…Menos 6 y contando…

Richards se puso en pie muy lentamente, con una mano sobre el vientre para que no se le salieran los intestinos.

Avanzó lentamente entre las filas de asientos, doblado sobre sí mismo con una mano a la altura del diafragma, como si hiciera una reverencia. Asió el paracaídas con la otra mano y lo arrastró tras de sí. Un par de palmos de grisáceos intestinos se le escaparon del agujero del vientre y volvió a metérselos, en un gesto doloroso. Tenía la vaga sensación de estar cagándose en los pantalones.

—¡Oh! —gemía Amelia Williams sin cesar—. ¡Oh, Dios! ¡Oh, Dios mío!

—Póngase esto —le indicó Richards.

La mujer continuó gimiendo y moviéndose de un lado a otro, sin escucharle. Richards dejó caer el paracaídas y le dio a Amelia un par de bofetones, pero no pudo hacerlo con fuerza. Cerró el puño y volvió a descargarlo sobre ella. Amelia calló de inmediato y le miró con expresión desconcertada.

—Póngase esto —repitió—. Como si fuera una mochila, ¿entendido?

Amelia asintió, pero a continuación dijo:

—No puedo. No puedo saltar. Tengo miedo.

—Vamos a estrellarnos. Tiene que saltar.

—¡No!

—Está bien. Entonces, le voy a pegar un tiro.

La mujer se levantó del asiento como impulsada por un resorte, pasó junto a Richards golpeándole de costado y empezó a colocarse el paracaídas enérgicamente, con los ojos abiertos como platos. Mientras se ajustaba las correas, Amelia volvió a alejarse de Richards.

—No —dijo éste—. Esa correa va por…, por debajo.

La mujer corrigió la posición de la correa a toda prisa, retrocediendo hacia el cuerpo de McCone cuando Richards dio un paso en dirección a ella.

—Ahora ate el gancho a la anilla. Páselo alrededor de su vientre.

Ella obedeció con dedos temblorosos y, al fallar el primer intento, rompió en sollozos una vez más. Sus ojos estaban clavados en Richards con expresión demente.

Estuvo a punto de resbalar en la sangre de McCone y, a continuación, pasó por encima del cuerpo de éste.

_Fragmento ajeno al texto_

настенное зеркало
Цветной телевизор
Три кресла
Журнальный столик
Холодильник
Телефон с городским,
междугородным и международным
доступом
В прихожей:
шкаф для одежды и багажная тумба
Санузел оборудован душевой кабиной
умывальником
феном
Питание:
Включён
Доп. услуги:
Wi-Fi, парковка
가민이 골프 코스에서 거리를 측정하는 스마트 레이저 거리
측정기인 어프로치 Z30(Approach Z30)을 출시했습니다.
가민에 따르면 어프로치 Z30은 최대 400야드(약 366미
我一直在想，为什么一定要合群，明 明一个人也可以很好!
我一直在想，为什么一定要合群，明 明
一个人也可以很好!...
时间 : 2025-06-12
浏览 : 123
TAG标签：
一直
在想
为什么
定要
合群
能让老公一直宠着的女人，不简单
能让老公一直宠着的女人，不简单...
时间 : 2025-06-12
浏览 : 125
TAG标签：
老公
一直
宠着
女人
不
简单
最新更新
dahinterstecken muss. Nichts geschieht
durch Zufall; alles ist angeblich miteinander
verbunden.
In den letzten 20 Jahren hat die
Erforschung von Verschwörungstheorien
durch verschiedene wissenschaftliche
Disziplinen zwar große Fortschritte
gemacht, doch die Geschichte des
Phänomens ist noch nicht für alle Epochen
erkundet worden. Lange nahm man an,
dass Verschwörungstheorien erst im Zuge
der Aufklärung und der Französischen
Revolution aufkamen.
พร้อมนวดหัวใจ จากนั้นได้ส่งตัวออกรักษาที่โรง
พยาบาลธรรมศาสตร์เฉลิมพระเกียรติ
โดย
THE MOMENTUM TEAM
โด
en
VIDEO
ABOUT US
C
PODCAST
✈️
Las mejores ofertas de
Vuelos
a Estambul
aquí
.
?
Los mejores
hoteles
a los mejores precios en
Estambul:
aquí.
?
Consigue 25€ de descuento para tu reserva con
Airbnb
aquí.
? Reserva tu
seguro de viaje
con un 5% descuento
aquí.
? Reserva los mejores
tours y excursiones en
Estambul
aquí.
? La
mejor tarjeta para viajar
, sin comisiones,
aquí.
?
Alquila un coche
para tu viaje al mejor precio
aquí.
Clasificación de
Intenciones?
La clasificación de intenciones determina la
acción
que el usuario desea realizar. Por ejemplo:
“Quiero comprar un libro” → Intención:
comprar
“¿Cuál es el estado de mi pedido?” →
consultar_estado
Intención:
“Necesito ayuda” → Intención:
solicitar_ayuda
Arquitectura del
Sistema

Amelia Williams y Richards retrocedieron así toda la longitud del avión, desde el compartimento de primera hasta el de tercera. Las punzadas de dolor en el vientre se habían convertido ya en un ardor corrosivo y permanente.

La puerta de emergencia estaba cerrada con pernos explosivos y una barra controlada por el piloto desde la cabina. Richards le entregó la pistola a la mujer.

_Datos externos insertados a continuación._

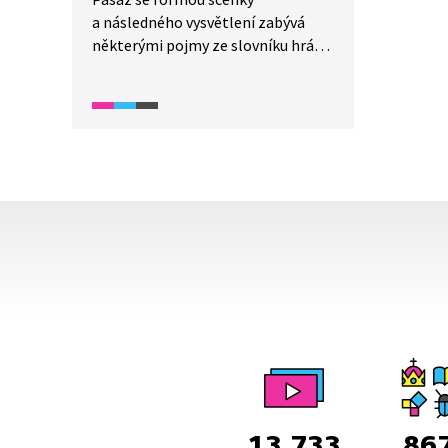
a následného vysvětlení zabývá
některými pojmy ze slovníku hráčů
počítačových her.
13 733
86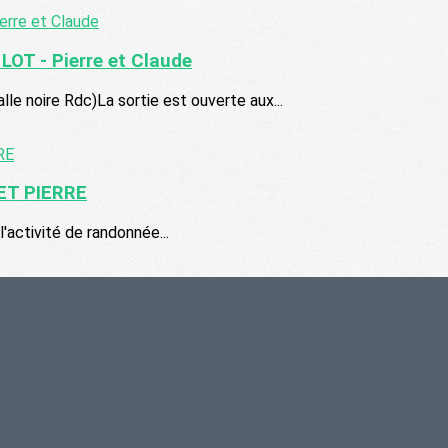
OT - Pierre et Claude
 noire Rdc)La sortie est ouverte aux...
 PIERRE
l'activité de randonnée...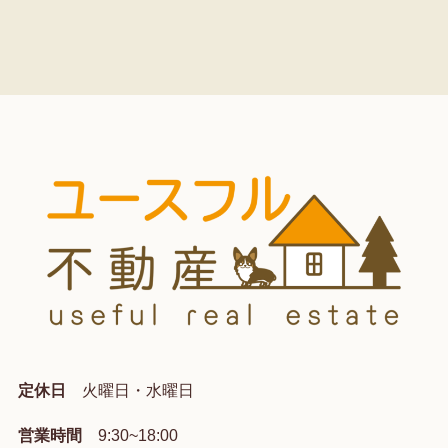
定休日
火曜日・水曜日
営業時間
9:30~18:00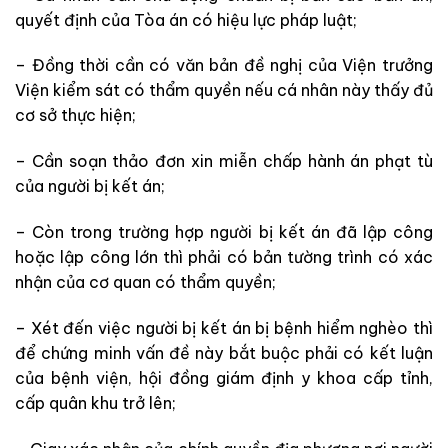
quyết định của Tòa án có hiệu lực pháp luật;
– Đồng thời cần có văn bản đề nghị của Viện trưởng
Viện kiểm sát có thẩm quyền nếu cá nhân này thấy đủ
cơ sở thực hiện;
– Cần soạn thảo đơn xin miễn chấp hành án phạt tù
của người bị kết án;
– Còn trong trường hợp người bị kết án đã lập công
hoặc lập công lớn thì phải có bản tường trình có xác
nhận của cơ quan có thẩm quyền;
– Xét đến việc người bị kết án bị bệnh hiểm nghèo thì
để chứng minh vấn đề này bắt buộc phải có kết luận
của bệnh viện, hội đồng giám định y khoa cấp tỉnh,
cấp quân khu trở lên;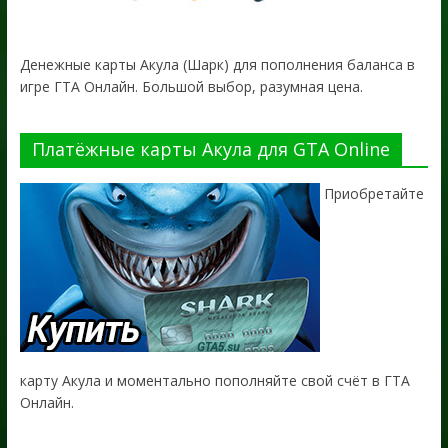
Денежные карты Акула (Шарк) для пополнения баланса в
игре ГТА Онлайн. Большой выбор, разумная цена.
Платёжные карты Акула для GTA Online
Приобретайте
карту Акула и моментально пополняйте свой счёт в ГТА
Онлайн.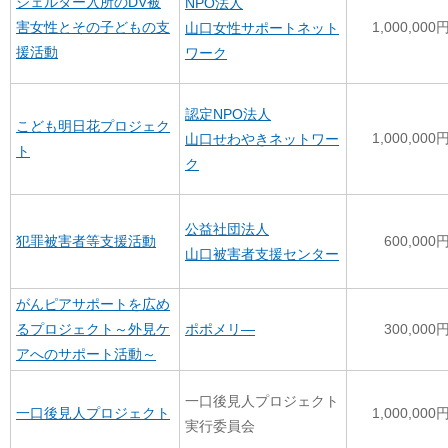
シェルター入所のDV被
NPO法人
害女性とその子どもの支
1,000,000
山口女性サポートネット
援活動
ワーク
認定NPO法人
こども明日花プロジェク
1,000,000
山口せわやきネットワー
ト
ク
公益社団法人
犯罪被害者等支援活動
600,000
山口被害者支援センター
がんピアサポートを広め
ポポメリ―
るプロジェクト～外見ケ
300,000
アへのサポート活動～
一口後見人プロジェクト
一口後見人プロジェクト
1,000,000
実行委員会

—Dispare contra la puerta. Yo… no puedo resistir el retroceso.

Amelia cerró los ojos, volvió el rostro y apretó el gatillo del arma de Donahue por dos veces. El tercer disparo ya no salió. El arma había quedado descargada. La puerta siguió cerrada, y Richards sintió una difusa y mareante desesperación. Amelia jugueteaba nerviosamente con el cordón de apertura del paracaídas, enroscándolo entre los dedos.

—Quizás… —empezó a decir Amelia.

Y, de pronto, la puerta desapareció en la noche con un estampido, absorbiendo consigo a Amelia.